2024年5月、MIT CSAIL(コンピューター科学・人工知能研究所)の研究者たちが、CETI(クジラ翻訳イニシアティブ)プロジェクトと共同で発表した研究は、マッコウクジラがこれまで考えられていたよりもはるかに洗練されたコミュニケーションシステムを使用していることを明らかにしました。数千に及ぶ発声の人工知能分析により、アルファベットを思わせる組み合わせ構造が浮き彫りになりました。

マッコウクジラは、「コーダ」と呼ばれる一連の素早いクリック音でコミュニケーションをとります。この研究は、これらのコーダが単なる固定信号ではなく、テンポ、リズム、装飾のバリエーションによって意味の層が追加され、規則に従って組み合わされていることを示しました。研究者たちは、これまでの研究で記録されていたよりもはるかに豊富な組み合わせのレパートリーを特定しました。

2020年に開始されたCETIプロジェクトは、動物のコミュニケーションを理解するためにこれまでに行われた中で最も野心的な科学的取り組みの一つです。ドミニカ(カリブ海)を拠点とし、水中ハイドロフォン、ドローン、カメラ、機械学習を組み合わせて、自然環境のマッコウクジラの何百万もの発声を記録し分析しています。

人工知能の利用は、この研究の中心です。人間の言語のために開発された自然言語処理モデルは、クジラの発声におけるパターンを検出するために適合されています。AIは、手動で分析するには不可能な量の音響データを処理することができます。

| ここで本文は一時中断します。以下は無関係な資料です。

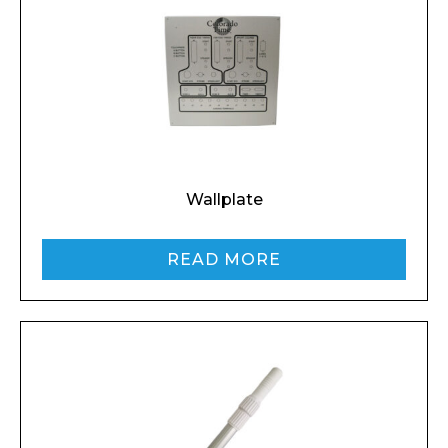
Wallplate
READ MORE
Enquiry Form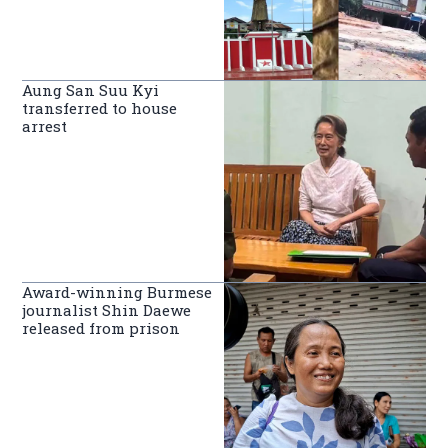
Aung San Suu Kyi
transferred to house
arrest
Award-winning Burmese
journalist Shin Daewe
released from prison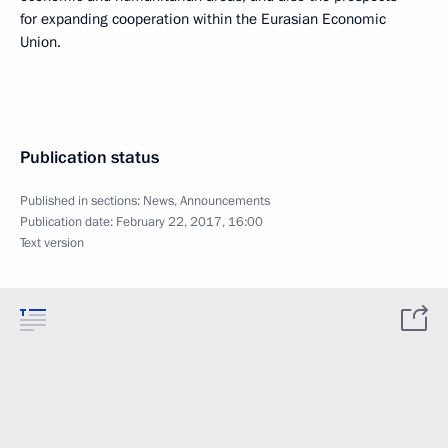
for expanding cooperation within the Eurasian Economic
Union.
Publication status
Published in sections:
News
,
Announcements
Publication date:
February 22, 2017, 16:00
Text version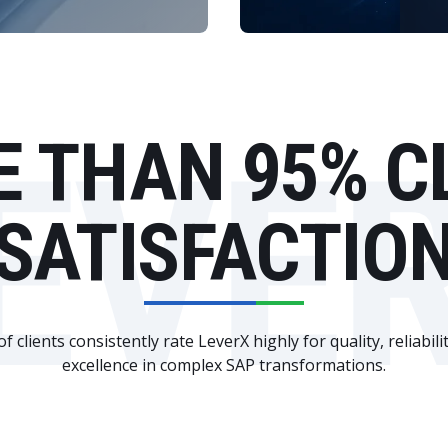
EVE
 THAN 95% C
SATISFACTIO
 clients consistently rate LeverX highly for quality, reliabili
excellence in complex SAP transformations.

この発見は、クジラの知性と認知に関する議論を再燃させています。マッコウクジラは動物界で最も大きな脳(約8kg)を持ち、複雑な母系社会で生活しています。構造化されたコミュニケーションシステムの存在は、世代間で文化が伝達されるという仮説を裏付けています。

MITの研究者たちは、「クジラの言語を『翻訳する』にはまだほど遠い」と強調しています。コミュニケーションシステムの構造を理解することと、その意味を理解することは同じではありません。しかし、これらの研究は、動物の認知と地球上のさまざまな知性の形態をより深く理解するための魅力的な道を開きます。